施設から退去を求められるのはどんなとき

施設から退去を求められるのはどんなとき 介護施設

入るときには考えたくないことですが、施設から退去を求められる場合があります。どんなときにそうなるのかは、契約書に書かれています。

入る前に知っておけば、施設選びの目が変わり、いざ言われたときにも落ち着いて対応できます。

この記事では、退去を求められる典型的な場合、施設の種類による違い、言われたときの対応をまとめました。

退去を求められる典型的な場合

契約書や重要事項説明書に「契約解除の条件」として書かれているのは、おおむね次の5つです。

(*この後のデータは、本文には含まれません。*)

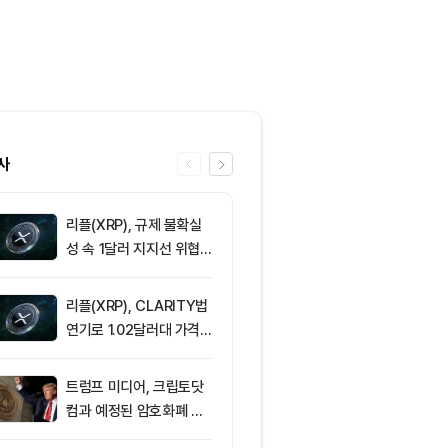
사
리플(XRP), 규제 불확실
6
삼성전자·SK
성 속 1달러 지지선 위협
버리지 ETF 상
받아
도전인가, 절
가?
리플(XRP), CLARITY법
7
[토큰운세] 20
연기로 1.02달러대 가격
8일 띠별 토큰
방어 중
트럼프 미디어, 크립토닷
8
트럼프 미디어
컴과 예정된 암호화폐 계
(CRO) 딜 접
약 철회
병에 집중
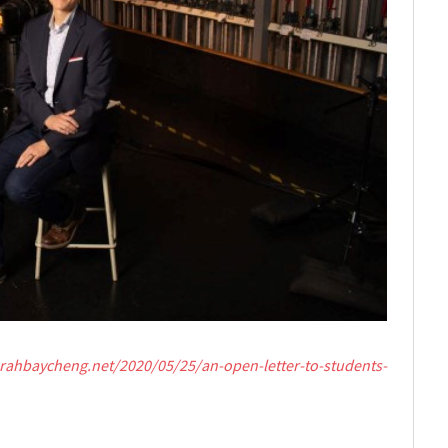
arahbaycheng.net/2020/05/25/an-open-letter-to-students-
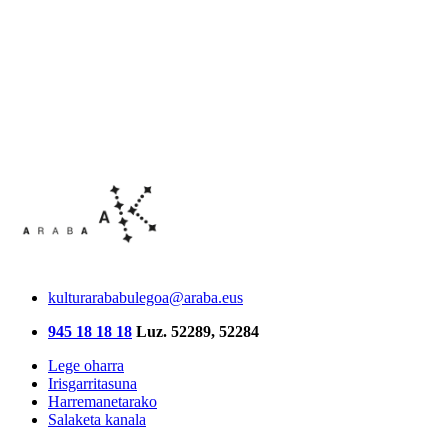
kulturarababulegoa@araba.eus
945 18 18 18
Luz. 52289, 52284
Lege oharra
Irisgarritasuna
Harremanetarako
Salaketa kanala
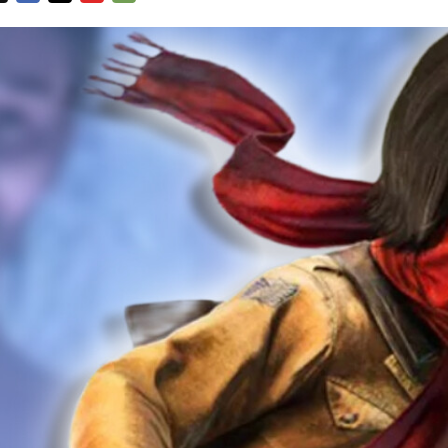
FACEBOOK
TWITTER
FLIPBOARD
E-
MAIL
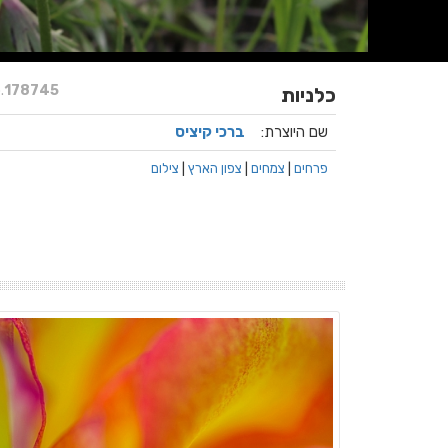
.
178745
כלניות
שם היוצרת:
ברכי קיציס
פרחים
|
צמחים
|
צפון הארץ
|
צילום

  • 医療的なケアが常時必要になった。たんの吸引や経管栄養など、施設の体制で対応できない状態
  • 入院が長引いた。「3か月を超える入院で契約終了」などの定めがある施設
  • 利用料の滞納が続いた
  • 他の入居者や職員への危害が続き、共同生活が難しい
  • 施設の廃止・事業撤退

多いのは上の2つです。見学のときに「どういう状態になったら退去ですか」「入院したら何か月まで待ってもらえますか」を聞いておくのは、このためです。

施設の種類で、起きやすさが違う

特養などの介護保険施設は、正当な理由のない退去はできない建て付けです。看取りまで対応する施設も多く、退去の話は起きにくい側です。

民間の有料老人ホームやサ高住は、対応できる医療の範囲が施設ごとに大きく違います。「終の住処のつもりで入ったのに、状態が重くなって住み替え」が起きやすいのはこちら側です。

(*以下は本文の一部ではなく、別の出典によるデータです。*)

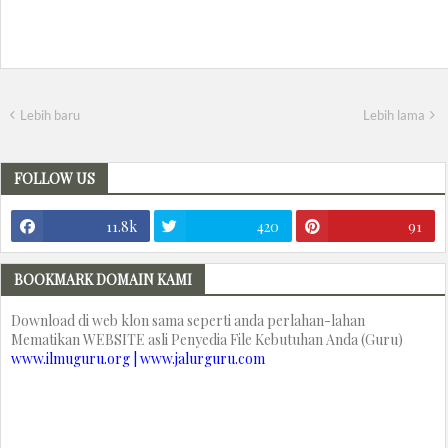
Lebih baru
Lebih lama
FOLLOW US
11.8k
420
91
BOOKMARK DOMAIN KAMI
Download di web klon sama seperti anda perlahan-lahan
Mematikan WEBSITE asli Penyedia File Kebutuhan Anda (Guru)
www.ilmuguru.org | www.jalurguru.com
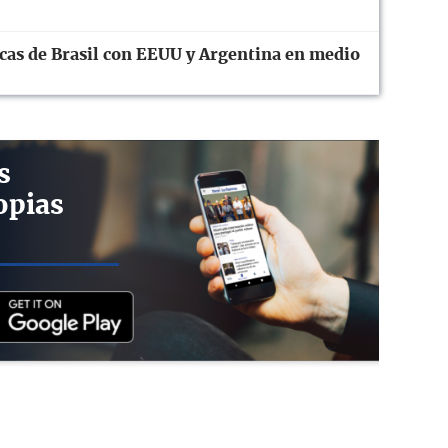
cas de Brasil con EEUU y Argentina en medio
s
opias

老健は性格が違います。在宅復帰を目指す施設なので、状態が安定すると退所の相談があるのが本来の姿です。これは「追い出し」ではなく制度の建て付けで、次の行き先を施設の相談員と一緒に組みます。

言われたときの対応

退去を求められたときの順番

  • その場で承諾しない。理由と根拠(契約書のどの条項か)を書面でもらう
  • 猶予期間と、次の行き先探しへの協力を確認する(協力義務を定めた契約が多い)
  • ケアマネジャー・地域包括支援センターに相談する
  • 納得できなければ、市区町村の介護保険課や、都道府県の有料老人ホーム担当窓口に相談する

契約書に無い理由での退去要求や、極端に短い期限は、そのまま受ける必要はありません。書面を持って外の窓口に相談します。

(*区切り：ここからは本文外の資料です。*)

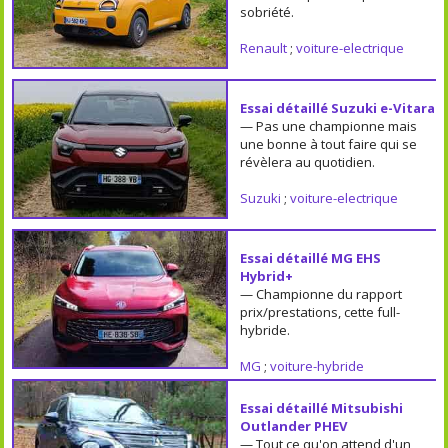
sobriété.
Renault
;
voiture-electrique
Essai détaillé Suzuki e-Vitara
— Pas une championne mais
une bonne à tout faire qui se
révèlera au quotidien.
Suzuki
;
voiture-electrique
Essai détaillé MG EHS
Hybrid+
— Championne du rapport
prix/prestations, cette full-
hybride.
MG
;
voiture-hybride
Essai détaillé Mitsubishi
Outlander PHEV
— Tout ce qu'on attend d'un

一方で、医療体制の限界による退去は、施設を責めても解決しません。その場合は争うより、対応できる次の場所(療養病床、介護医療院、医療対応の強い施設)へ早く動くほうが本人を守れます。行き先の考え方は退院後の行き先はどう決まる?自宅・転院・施設の分かれ道の記事と同じです。

入居直後なら、90日ルールがある

入居から3か月以内に契約が終わる場合は、前払金から利用分などを差し引いた額が返還されます。申し込みから入居まで。介護施設に入るまでの流れの記事に書いた仕組みです。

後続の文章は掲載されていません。